Former Australian Prime Minister Kevin Rudd has announced that he wants to succeed Ban Ki-moon as the next UN secretary-general. He has asked the cabinet in the capital, Canberra, to endorse his nomination.
Australia's foreign minister, Julie Bishop, confirmed Rudd's bid on Monday.
"Kevin Rudd has requested that the Australian government nominate him and, as the prime minister has indicated on a number of occasions, that will be a matter for the cabinet," Bishop told Sky News.
Newly re-elected Australian Prime Minister Malcolm Turnbull named a little-changed cabinet on Monday after two ministers, Assistant Cabinet Secretary Peter Hendy and Assistant Minister for Innovation Wyatt Roy, lost their seats in the July 2 elections. The new cabinet will be sworn in on Tuesday. Industry Minister Christopher Pyne is to become Minister for the Defense Industry.
Turnbull's coalition is split on whether to support Rudd, a member of Australia's opposition Labour party.
Several lawmakers in Australia's conservative government, including Immigration Minister Peter Dutton, have been openly hostile toward his bid.
"Kevin was never happy just running Australia - he believed he was always destined to run the world," Dutton said in April. "Kevin's ego makes (presumptive Republican presidential nominee) Donald Trump's look like a rounding error."

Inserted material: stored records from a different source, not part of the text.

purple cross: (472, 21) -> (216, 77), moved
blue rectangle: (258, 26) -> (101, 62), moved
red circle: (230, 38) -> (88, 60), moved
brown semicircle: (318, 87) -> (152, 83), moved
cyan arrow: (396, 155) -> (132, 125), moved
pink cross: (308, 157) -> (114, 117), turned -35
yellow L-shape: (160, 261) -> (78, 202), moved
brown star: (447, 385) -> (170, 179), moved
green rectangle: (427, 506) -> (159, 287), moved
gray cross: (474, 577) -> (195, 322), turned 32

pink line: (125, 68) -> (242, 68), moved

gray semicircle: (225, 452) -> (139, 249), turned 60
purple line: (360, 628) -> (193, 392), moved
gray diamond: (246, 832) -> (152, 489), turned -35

Rudd, a fluent Mandarin-speaker, is currently the president of the New York-based Asia Society Policy Institute. The 58-year-old has been trying to accrue diplomatic support around the world as well, although Bishop has become the first to confirm his plans to be a candidate.
Rudd was elected Australian prime minister in the 2007 general election in a landslide defeat of John Howard, but in his first term was dumped by colleagues fed up with his style of management. After that, he became foreign minister, and later led the government again for three months in 2013 before losing at the ballot box.
A new process
A growing list of candidates have declared their interest in becoming the UN's top diplomat, including UNESCO chief Irina Bokova of Bulgaria, former UN climate chief Christiana Figueres, and former New Zealand Prime Minister and head of the UN Development Program Helen Clark.

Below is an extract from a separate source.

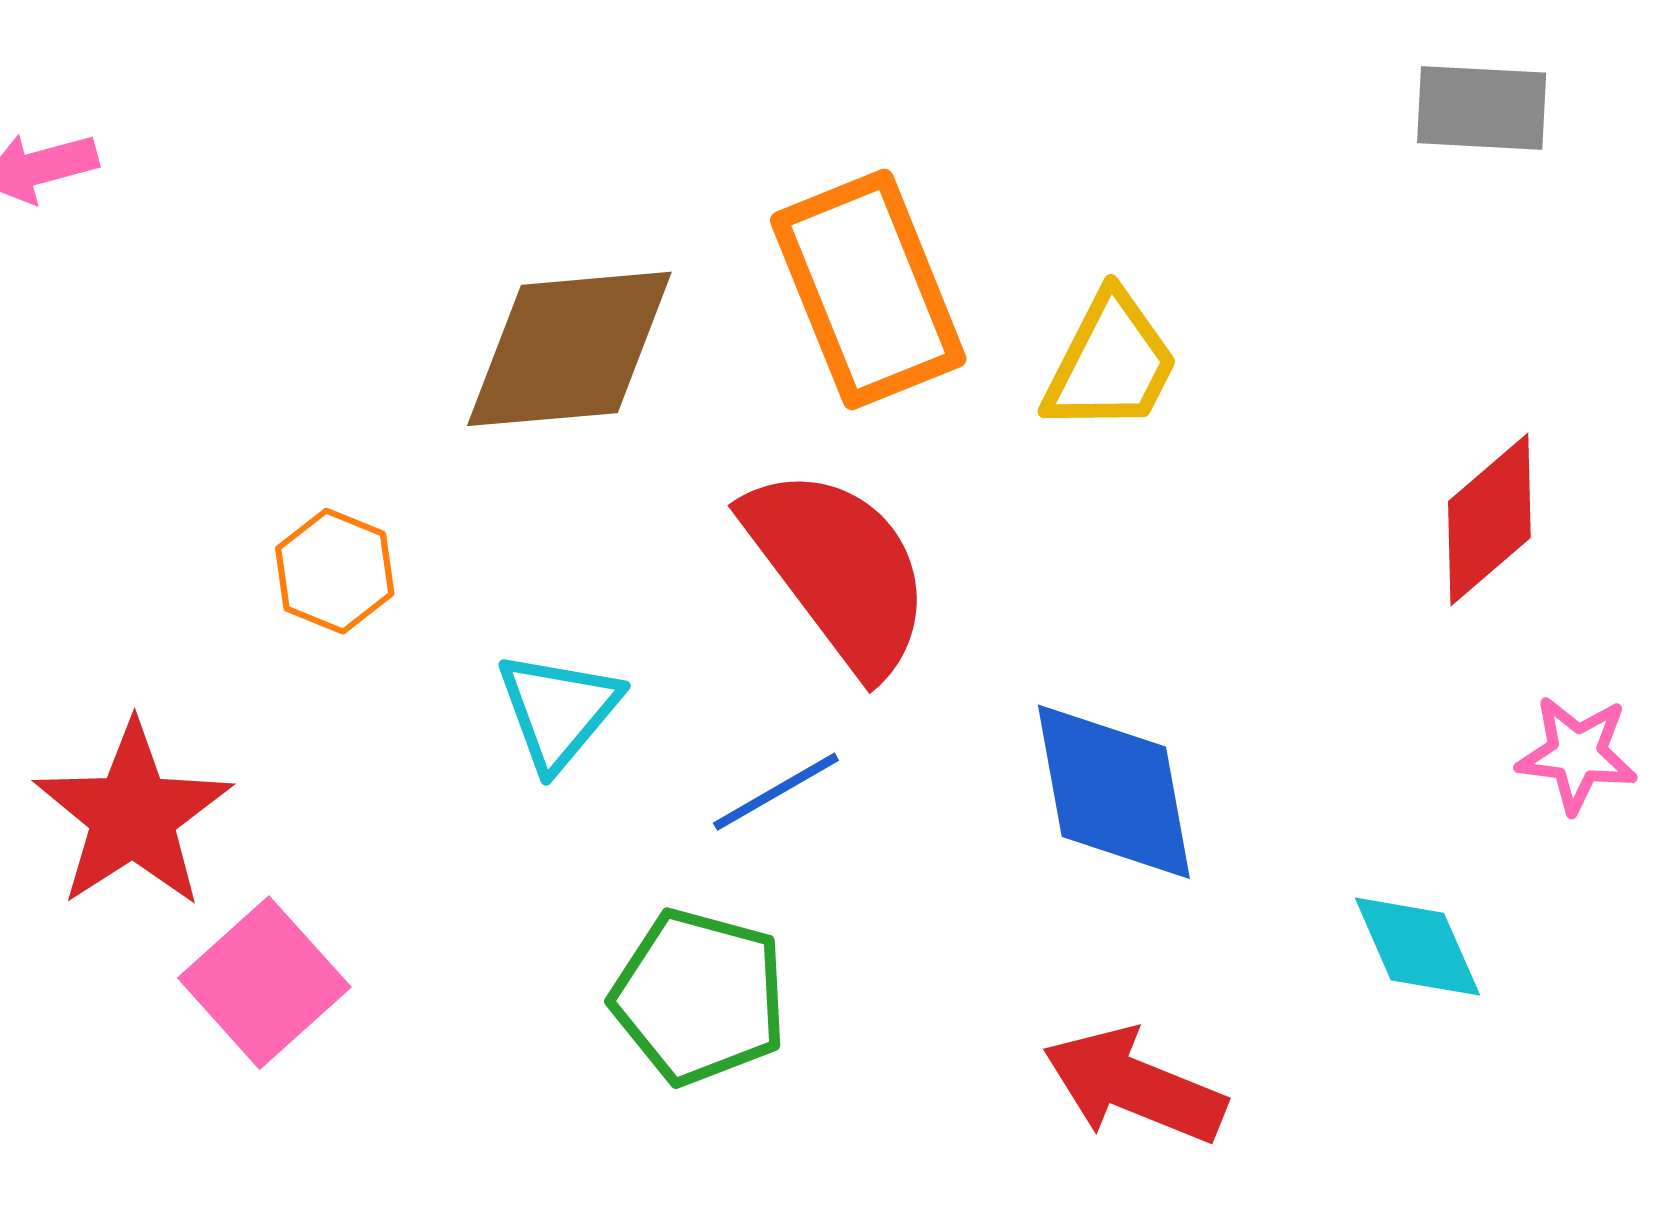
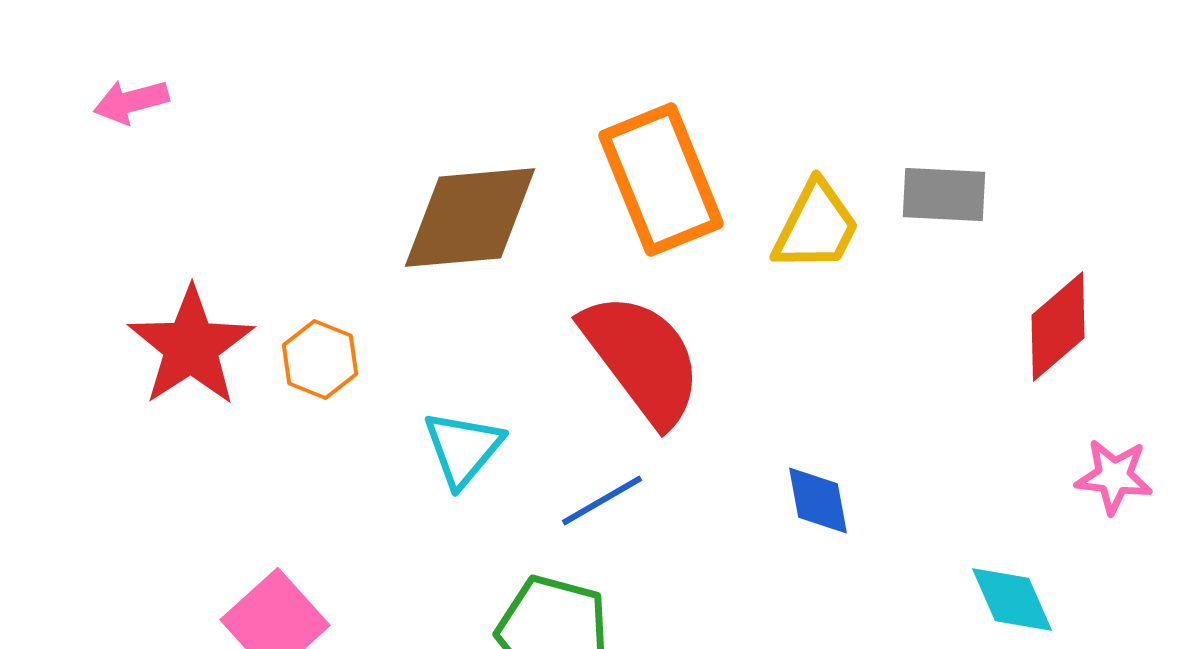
gray rectangle: (1482, 108) -> (944, 194), moved
blue diamond: (1114, 792) -> (818, 500), size x0.6
red star: (133, 815) -> (191, 346), moved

Candidates must be nominated by their governments, and with a high volume of female candidates, a woman might become the next head of the UN. Eight of the 12 current nominees hail from eastern Europe, making it likely that this region will lead the United Nations in the future.
For decades, the choice of the UN chief has been in the hands of the Security Council and its five permanent member states - the United Kingdom, France, China, Russia and the United States - in a process largely kept hidden behind closed doors. But in 2015, the General Assembly voted to change the process, asking candidates to send a formal application letter, present their resumes and appear at hearings.
The final decision still rests with the Security Council, but the new approach could put some pressure on big world powers to pick a nominee with broader appeal.